Palmer affirmed the YMCA’s goal, as an organisation, is to continue to dismantle barriers to accessing education and continue meeting the needs of underrepresented communities. 

He added that selling the Central YMCA will allow the organisation to reinvest in ways of broadening their service provision to better serve both existing and new communities.

Central YMCA’s approach is now to find alternative options for members to access fitness facilities, although Shield claimed the alternative options fail to offer the same value.

Shields said: “The facilities aren’t good enough, they’re not big enough, there’s no social space, it doesn’t have a pool.

“To claim that members can be just, sent off to the Oasis or one of the gyms in Camden or wherever simply isn’t good enough.

“The members, then it doesn’t meet the needs of the members and the various user groups and in many cases, they are people on lower incomes and they simply can’t afford to pay for a membership at a private gym.”

Shields added their organisation conducted a survey which showed the majority of members would be willing to pay significantly more for their membership to help address the financial issues.  

He said: “The cost of the National Health Service of an inactive population is well known.

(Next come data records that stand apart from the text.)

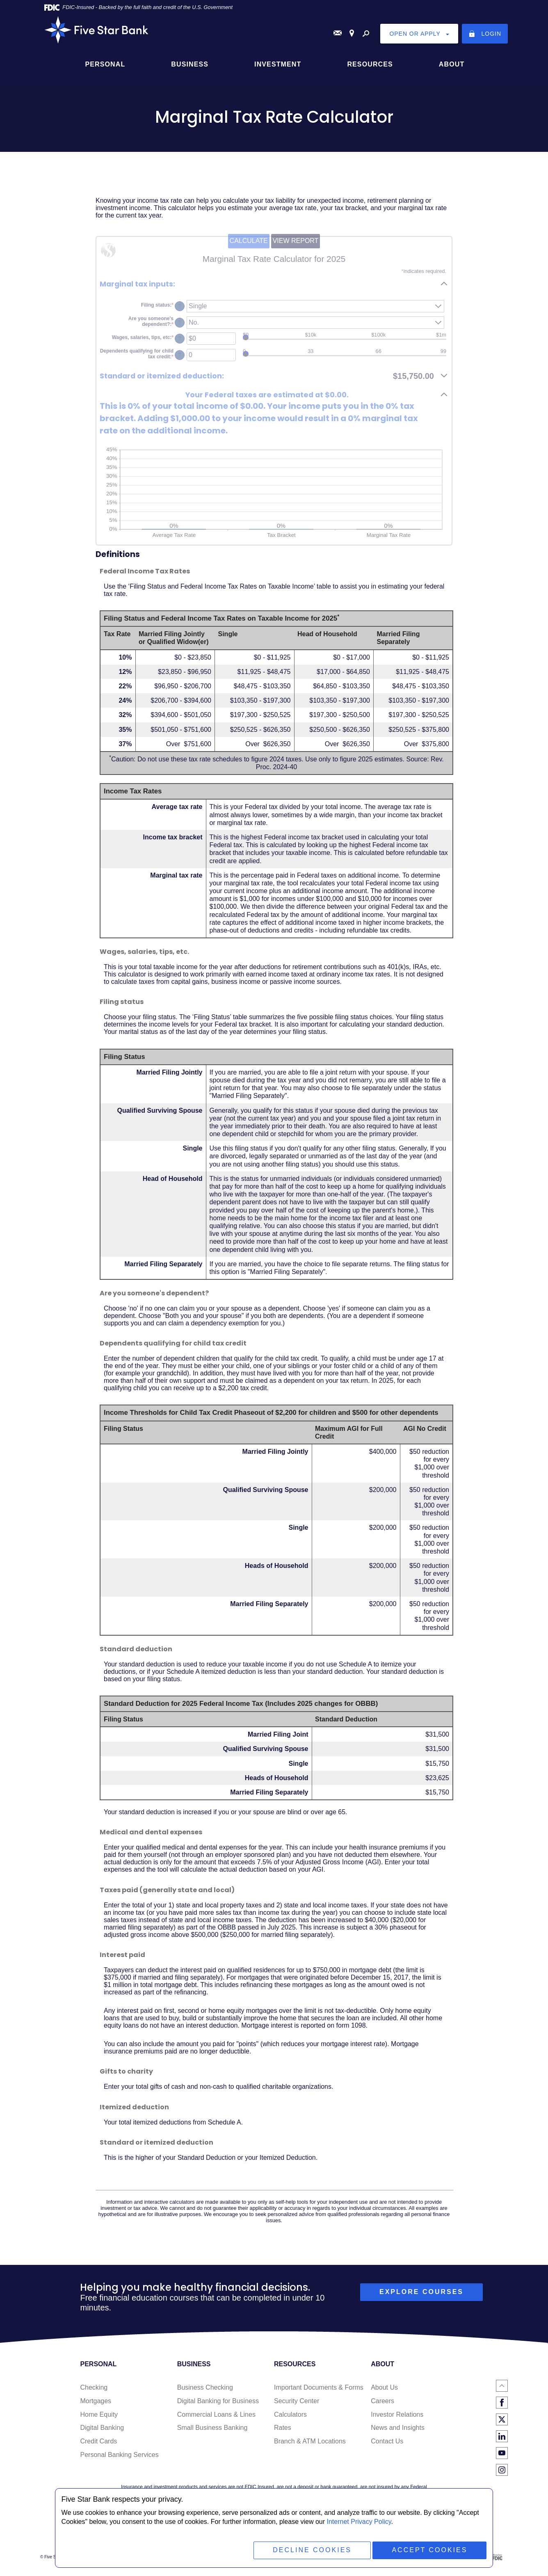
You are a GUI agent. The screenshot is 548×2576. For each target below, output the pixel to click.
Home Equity (99, 2414)
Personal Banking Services (119, 2454)
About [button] (451, 64)
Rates (282, 2427)
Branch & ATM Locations (310, 2441)
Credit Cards (98, 2441)
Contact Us (387, 2441)
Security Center (296, 2400)
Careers (382, 2400)
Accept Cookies (429, 2549)
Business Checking (205, 2387)
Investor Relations (397, 2414)
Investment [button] (277, 64)
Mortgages (95, 2400)
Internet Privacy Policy (359, 2521)
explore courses (421, 2291)
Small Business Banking (212, 2427)
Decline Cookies (312, 2549)
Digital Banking (102, 2427)
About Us (384, 2387)
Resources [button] (370, 64)
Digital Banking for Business (218, 2400)
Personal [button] (105, 64)
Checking (93, 2387)
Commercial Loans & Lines (216, 2414)
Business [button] (189, 64)
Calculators (290, 2414)
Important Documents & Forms (318, 2387)
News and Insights (398, 2427)
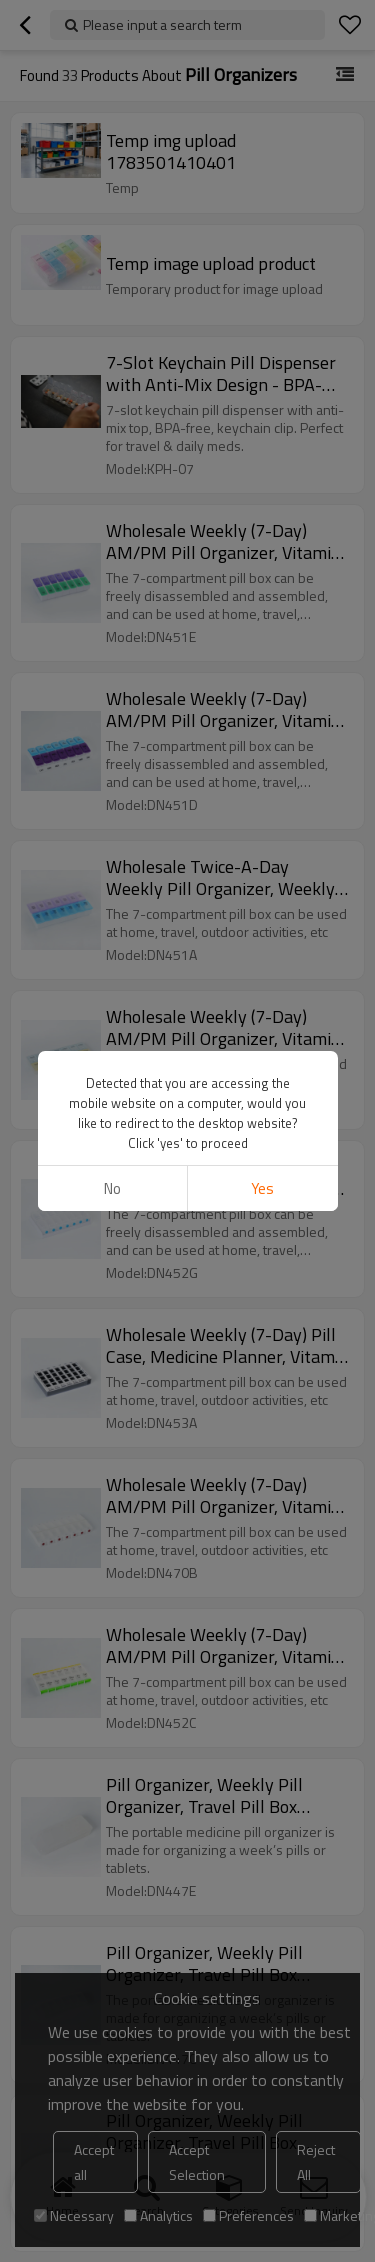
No (112, 1188)
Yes (262, 1188)
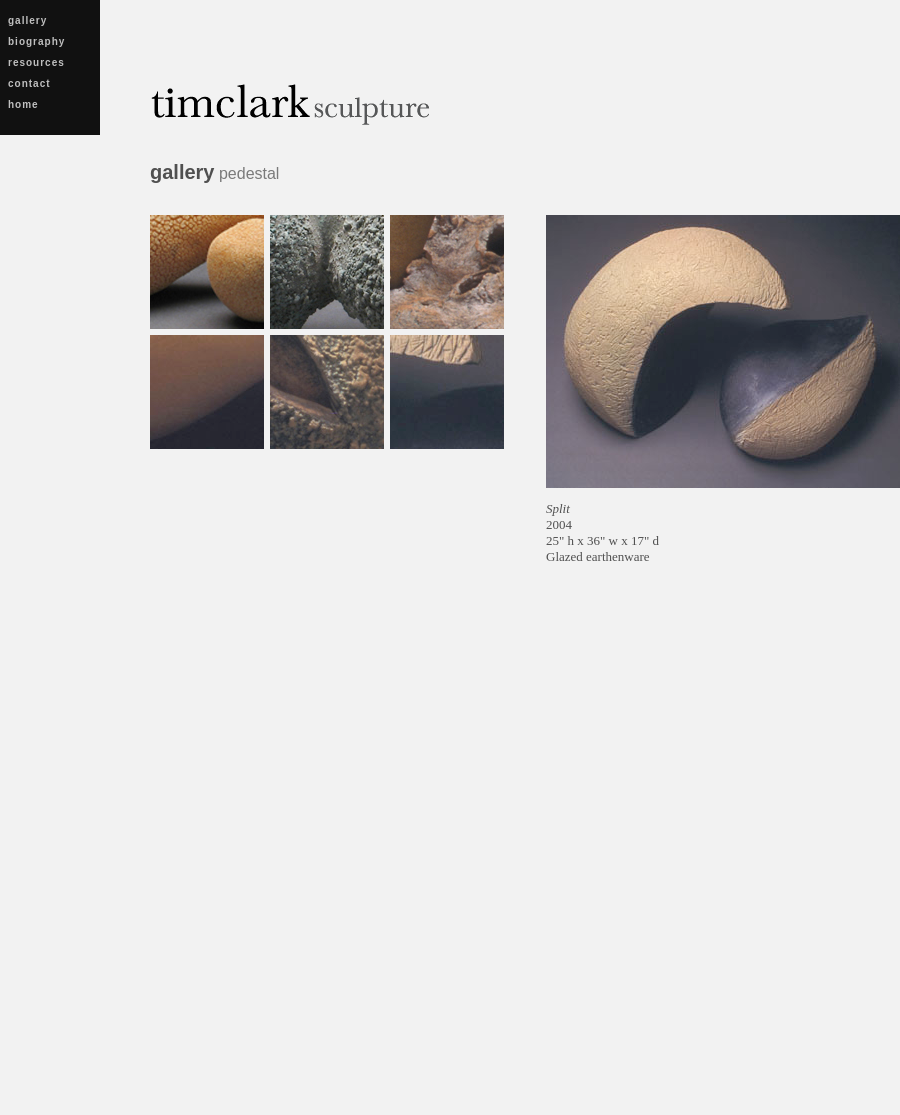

“Why are we allowing facilities that address these kinds of issues to close?”

A spokesperson for the Central YMCA said: “We are deeply touched by the many positive and supportive comments that have been made online expressing gratitude and recognition of Central YMCA’s long-standing support for local communities over the years. 

“Our commitment to this remains unwavering and we look forward to continuing that work through our other sites long into the future.”